Over the past year and a half or so, when not chasing after snakes or bugs or paperwork, I’ve busied myself with a series of do-it-yourself home-improvement projects. There was last year’s Painting of the Bedroom, which took about two weeks to complete. Then came The Laying of the Laminate, an endeavor that involved the living room, dining room and hallway and lasted about two months. The Kitchen Redo, begun at the beginning of summer, is still in progress, while the Family Room Renovation stalled around March and has yet to regain any of its prior momentum.
It’s true, most of these projects would’ve gone a lot faster if I wasn’t working full time. Or actually had the capacity to say know when someone invites me out for dinner or a drink. Or if I had a brain like a squirrel.
Being members of the taxonomic order Rodentia, squirrels rarely get much glory. In fact, with their habits of raiding birdfeeders and gnawing on eaves, any fame they do get usually manifests as infamy.

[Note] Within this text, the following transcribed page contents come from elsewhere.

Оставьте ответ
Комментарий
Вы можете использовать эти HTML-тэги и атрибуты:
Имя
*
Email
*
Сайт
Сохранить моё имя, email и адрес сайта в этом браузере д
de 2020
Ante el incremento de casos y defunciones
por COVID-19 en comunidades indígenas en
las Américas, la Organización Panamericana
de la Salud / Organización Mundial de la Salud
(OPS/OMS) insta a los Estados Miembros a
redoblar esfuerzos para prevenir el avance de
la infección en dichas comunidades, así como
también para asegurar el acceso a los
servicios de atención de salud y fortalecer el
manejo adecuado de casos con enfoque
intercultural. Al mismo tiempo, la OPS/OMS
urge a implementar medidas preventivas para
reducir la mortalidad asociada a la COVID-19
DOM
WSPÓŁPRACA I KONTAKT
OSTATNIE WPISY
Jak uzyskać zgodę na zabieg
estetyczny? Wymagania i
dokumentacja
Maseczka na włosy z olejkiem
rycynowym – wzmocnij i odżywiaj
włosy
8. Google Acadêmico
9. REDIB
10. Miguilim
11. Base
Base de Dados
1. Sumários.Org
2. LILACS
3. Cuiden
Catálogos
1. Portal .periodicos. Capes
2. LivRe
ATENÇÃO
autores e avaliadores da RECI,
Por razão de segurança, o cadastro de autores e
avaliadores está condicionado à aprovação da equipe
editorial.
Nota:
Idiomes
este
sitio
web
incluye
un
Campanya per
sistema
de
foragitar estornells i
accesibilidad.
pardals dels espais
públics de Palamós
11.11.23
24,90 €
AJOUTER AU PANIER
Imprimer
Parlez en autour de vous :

But inside those fuzzy-topped skulls lies a mass of cerebral tissue capable of tracking down objects—primarily food items, but other things too–even months after they’d last had it in their furry little paws.

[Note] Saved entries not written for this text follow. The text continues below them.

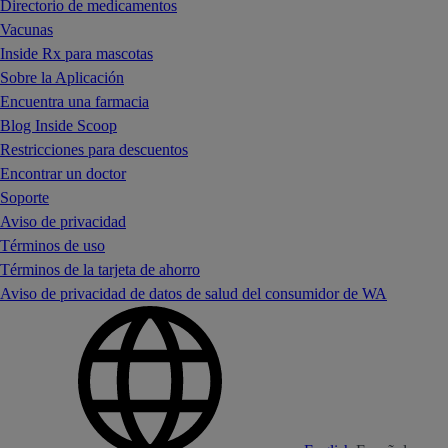
Directorio de medicamentos
Vacunas
Inside Rx para mascotas
Sobre la Aplicación
Encuentra una farmacia
Blog Inside Scoop
Restricciones para descuentos
Encontrar un doctor
Soporte
Aviso de privacidad
Términos de uso
Términos de la tarjeta de ahorro
Aviso de privacidad de datos de salud del consumidor de WA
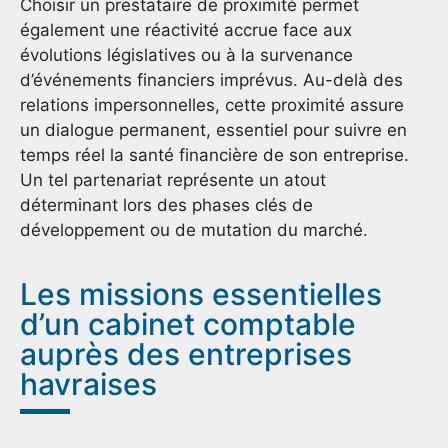
Choisir un prestataire de proximité permet
également une réactivité accrue face aux
évolutions législatives ou à la survenance
d’événements financiers imprévus. Au-delà des
relations impersonnelles, cette proximité assure
un dialogue permanent, essentiel pour suivre en
temps réel la santé financière de son entreprise.
Un tel partenariat représente un atout
déterminant lors des phases clés de
développement ou de mutation du marché.
Les missions essentielles
d’un cabinet comptable
auprès des entreprises
havraises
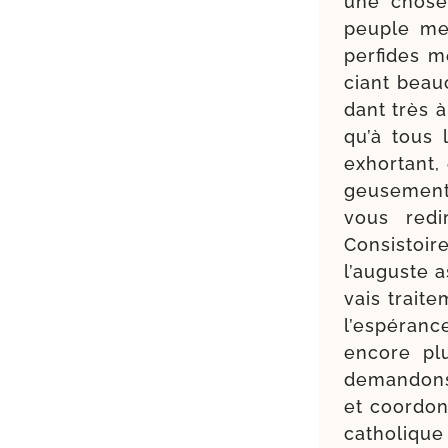
une chose
peuple mexi
per­fides 
ciant beau
dant très à
qu’à tous 
exhor­tant
geu­se­men
vous redi
Consistoir
l’auguste a
vais trai­t
l’espéranc
encore plu
deman­dons 
et coor­don
catho­liqu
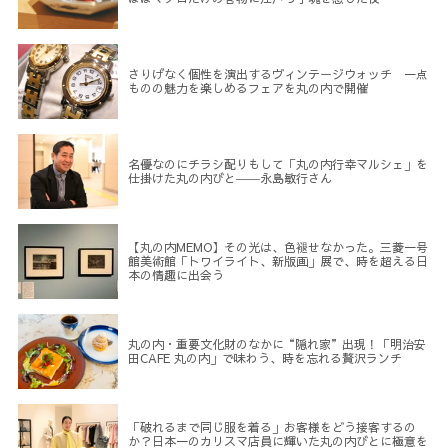
さりげなく個性を演出するヴィンテージウォッチ 一点
ものの魅力を楽しめるフェアを丸の内で開催
名優なのにチラシ配りもして「丸の内行幸マルシェ」を
仕掛けた丸の内びと――永島敏行さん
【丸の内MEMO】その光は、色褪せなかった。三菱一号
館美術館「トワイライト、新版画」展で、時を超える日
本の情趣に出会う
丸の内・重要文化財のなかに“隠れ家”出現！「明治安
田CAFE 丸の内」で味わう、時を忘れる贅沢ランチ
「破れるまで同じ服を着る」お客様をどう接客するの
か？日本一のカリスマ店員に輝いた丸の内びとに極意を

I—we all—should be so lucky.
How many times haven’t you gone to retrieve an item you thought for sure you knew location of, only to find it not there? The car keys. The cell phone. Or, in my case, the paint scraper, spackle, hammer, pry bar, tape measure, coffee cup, duct tape, drill bit, T-square, wood glue, locking pliers and/or socket wrench.
Research suggests that Americans, as a nation, waste about 9 million hours per day searching for misplaced items. Meanwhile, animal behavior studies indicate that gray squirrels, Sciurus carolinensis, are capable of finding the location of a nut or seed as long as 62 days after they stashed it.

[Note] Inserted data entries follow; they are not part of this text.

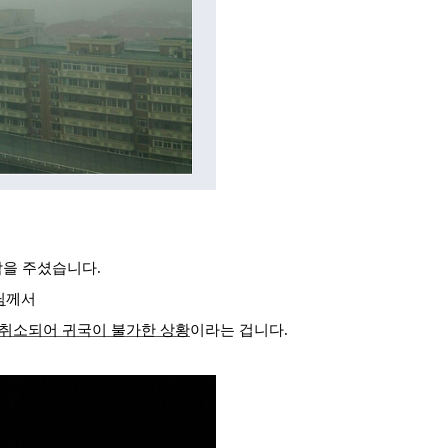
을 주셨습니다.
님
께서
 취소되어 귀국이 불가한 상황
이라는 겁니다.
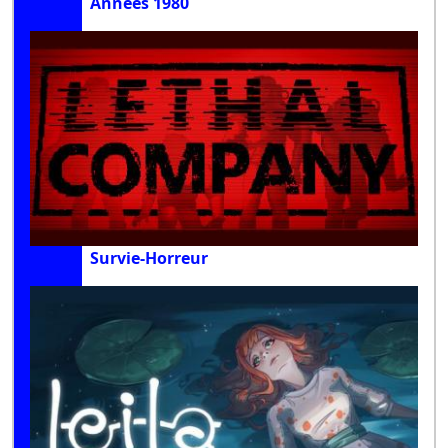
Années 1980
Survie-Horreur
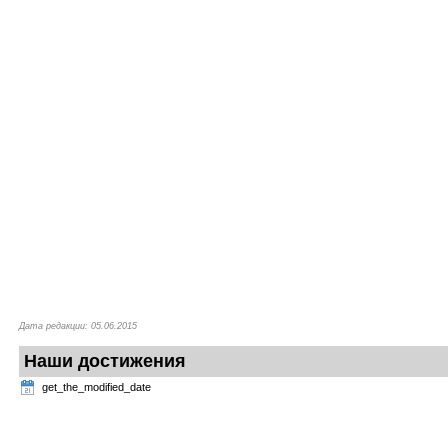
Дата редакции: 05.06.2015
Наши достижения
get_the_modified_date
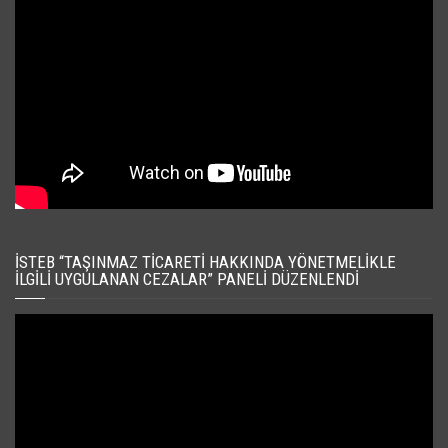
İSTEB “TAŞINMAZ TICARETI HAKKINDA YÖNETMELIKLE
İLGILI UYGULANAN CEZALAR” PANELI DÜZENLENDI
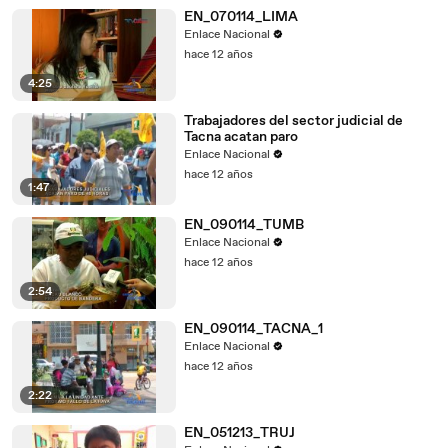
EN_070114_LIMA
Enlace Nacional
hace 12 años
4:25
Trabajadores del sector judicial de
Tacna acatan paro
Enlace Nacional
hace 12 años
1:47
EN_090114_TUMB
Enlace Nacional
hace 12 años
2:54
EN_090114_TACNA_1
Enlace Nacional
hace 12 años
2:22
EN_051213_TRUJ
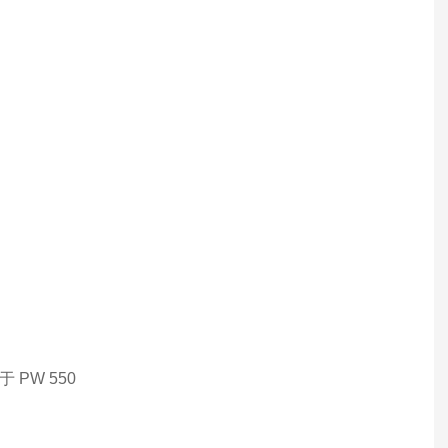
 PW 550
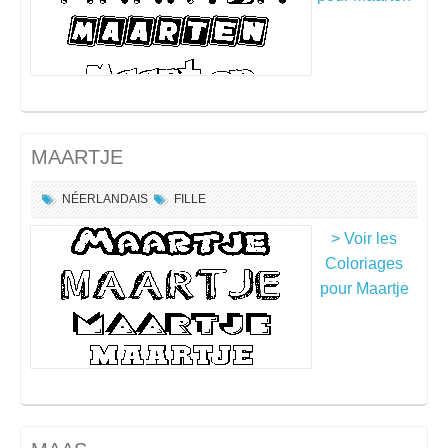
MAARTJE
NÉERLANDAIS
FILLE
> Voir les
Coloriages
pour Maartje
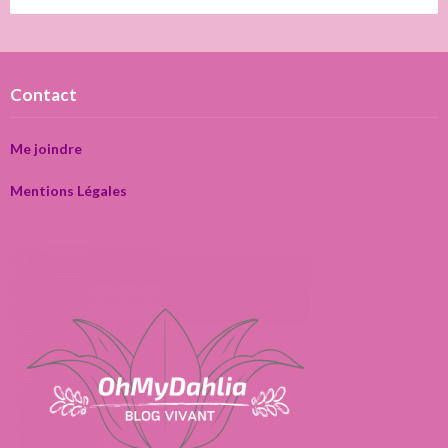
Contact
Me joindre
Mentions Légales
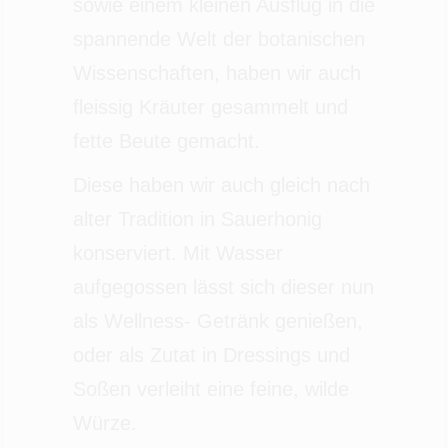
sowie einem kleinen Ausflug in die
spannende Welt der botanischen
Wissenschaften, haben wir auch
fleissig Kräuter gesammelt und
fette Beute gemacht.
Diese haben wir auch gleich nach
alter Tradition in Sauerhonig
konserviert. Mit Wasser
aufgegossen lässt sich dieser nun
als Wellness- Getränk genießen,
oder als Zutat in Dressings und
Soßen verleiht eine feine, wilde
Würze.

The key to squirrels remarkable retrieving ability lies in their ability to use spatial memory to locate objects. By using their position relative to the space around them, as well as visual cues like trees, rocks and roots, these little guys can track down a high percentage of the thousands of nuts and seeds they cache over a year’s time.
Which is a good thing, because their very survival depends on it.
Gray squirrels and their cousins the fox squirrels are scatter hoarders, which means they stash, or cache, small quantities of food in many different locations. This strategy differs from, say, chipmunks, who typically are larder hoarders; that is, they build up large stores of food in a single chamber of an underground burrow. This “pantry” then provides the provisions they require throughout the winter months.
For many years, it was thought that squirrels’ ability to retrieve their scattered food items was dependent on the animals’ sense of smell. But experiments in the 1980s and ’90s began to show that the animals we regard as “just rodents” have a lot more than a keen sniffer working to their advantage.
In fact, studies have shown that squirrels’ seemingly simple act of burying nuts actually is very complex. For instance, they will nip the embryo of acorns of white oak species, since these acorns are likely to germinate before winter is past, but bury acorns of red oak species without excising the embryo because these nuts do not germinate until spring, when other food sources begin to reappear.
Squirrels’ scatter hoarding offers certain survival advantages. For one, they don’t have to worry about having their cache raided and stolen, or succumbing to mold. Losing a nut here or there to a competitor or fungus is no big deal.